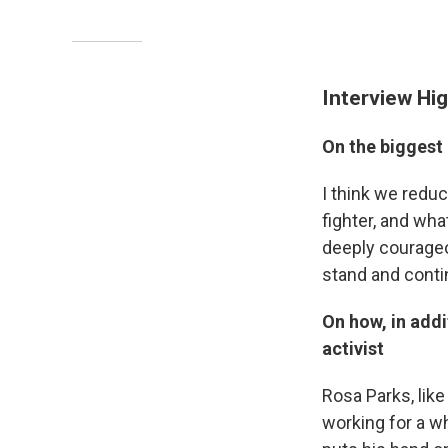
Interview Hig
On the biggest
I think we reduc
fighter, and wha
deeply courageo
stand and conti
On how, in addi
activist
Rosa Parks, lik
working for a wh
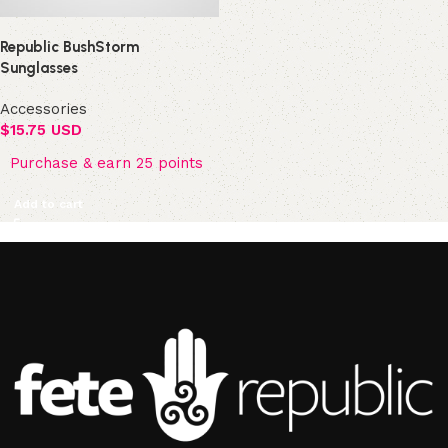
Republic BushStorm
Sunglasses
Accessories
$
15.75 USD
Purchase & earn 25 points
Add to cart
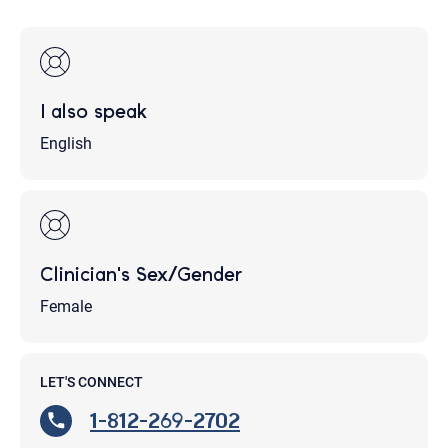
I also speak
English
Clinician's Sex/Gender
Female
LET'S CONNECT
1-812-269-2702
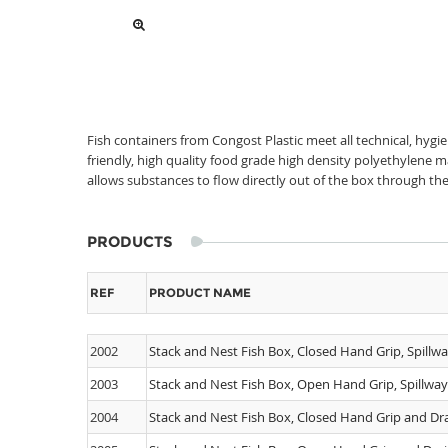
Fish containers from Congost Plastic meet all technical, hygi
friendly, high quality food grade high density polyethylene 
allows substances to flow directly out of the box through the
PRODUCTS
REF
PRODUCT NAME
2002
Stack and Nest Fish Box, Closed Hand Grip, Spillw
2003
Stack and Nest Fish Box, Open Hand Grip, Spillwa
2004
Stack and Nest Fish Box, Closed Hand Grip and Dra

◆ About this exercise:
Copy the data verbatim, skipping any image it holds.

◆ Task response:
Interview Hig
On the biggest
I think we reduc
fighter, and wha
deeply courageo
stand and conti
On how, in addi
activist
Rosa Parks, lik
working for a wh
Republic BushStorm
Sunglasses
Accessories
$
15.75 USD
Purchase & earn 25 points
Add to cart
I also speak
English
Clinician's Sex/Gender
Female
LET'S CONNECT
1-812-269-2702
Fish containers from Congost Plastic meet all technical, hygi
friendly, high quality food grade high density polyethylene 
allows substances to flow directly out of the box through the
PRODUCTS
REF
PRODUCT NAME
2002
Stack and Nest Fish Box, Closed Hand Grip, Spillw
2003
Stack and Nest Fish Box, Open Hand Grip, Spillwa
2004
Stack and Nest Fish Box, Closed Hand Grip and Dra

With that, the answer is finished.